Sunday, June 29, 2014

Told to choose between Super and ACC

This is curly. In New Zealand the welfare state forces people to pay for insurance against accidents and their consequences.  There is a dedicated ACC payment which, amongst other things, provides for compensation for a surviving spouse in the case of death.

Super is different. It is paid from current revenue. (Though one could mount a non-legalistic argument that having been taxed at levels that furnish the current Super bill,  ability to make private provision was diminished.)

A man's wife was killed in a car (workplace) accident shortly before turning 65. He is the surviving husband, already retired and 65. He is told after one year he must choose between the ACC payment or Super:

Is superannuation an entitlement or a benefit?
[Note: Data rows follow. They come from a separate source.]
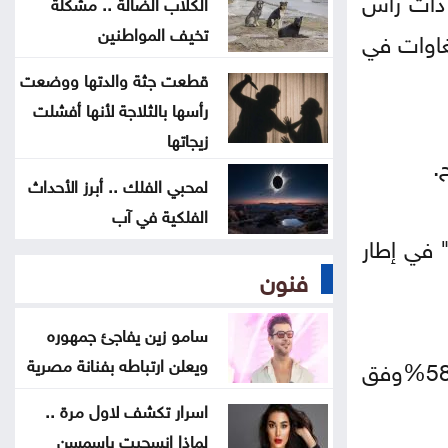
الكلاب الضالة .. مشكلة
الهاشمية
تخيف المواطنين
"ستستثمر 1,2 مليار دولار في إنشاء مفاعل نووي نمطي بقدرة 300 ميغاوات في
رابط نتائج التوجيهي 2026
قطعت جثة والدتها ووضعت
رأسها بالثلاجة لأنها أفشلت
التربية تحدد موعد إعلان نتائج
زيجاتها
.
التوجيهي
لمحبي الفلك .. أبرز الأحداث
الفلكية في آب
إصابات وانقطاع الكهرباء .. الإعصار
ل أساسي" في إطار
دولفين يضرب جنوب اليابان
فنون
سامو زين يفاجئ جمهوره
ويعلن ارتباطه بفنانة مصرية
ومنذ وصول ميلي إلى السلطة عام 2023، خُفّضت ميزانية اللجنة الوطنية للطاقة الذرية بنسبة 58%وفق
اسرار تكشف لاول مرة ..
لماذا انسحبت ياسمسن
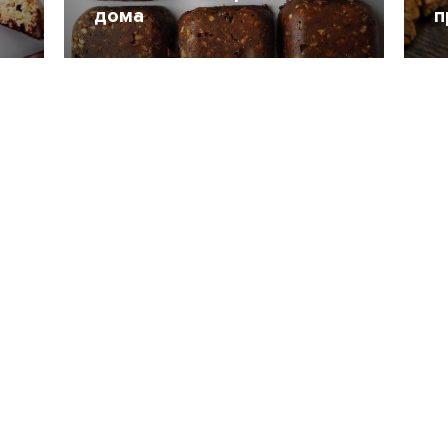
дома
п
18 Декабрь 2017
12833
3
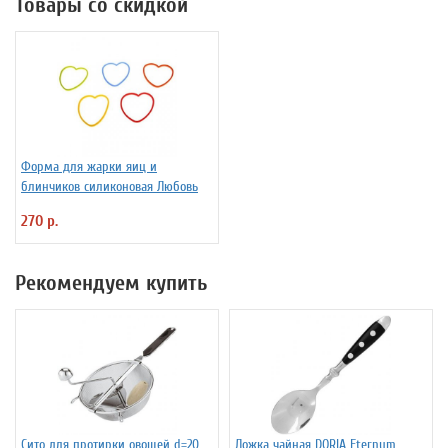
Товары со скидкой
Форма для жарки яиц и
блинчиков силиконовая Любовь
270 р.
Рекомендуем купить
Сито для протирки овощей d=20
Ложка чайная DORIA Eternum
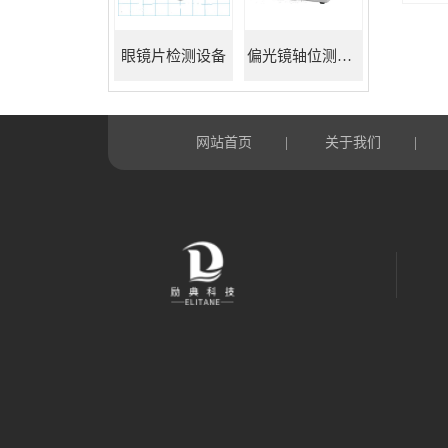
眼镜片检测设备
偏光镜轴位测试仪
网站首页
关于我们
|
|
Fin Heads has taken a case against the attorney-general over "obscene'' legislation that forced him to choose between his superannuation and his dead wife's ACC compensation. The retired Dunedin plumber tells Bruce Munro about his traumatic five-year battle with the Government to win what would be landmark case, and why he believes some in power hope he will die.

My compliments to the journalist who wrote this up. A complicated story made comprehensible.

I believe Mr Heads is entitled to both. He and his wife had no choice but to pay ACC  premiums. Do you think if he'd read the fine print 30 years ago and didn't like it he could have opted out? No.

And Super is not means-tested.

This case highlights the incompatibilities of our social security and accident insurance system. Even more importantly, the pitfalls of state run compulsory monopolies.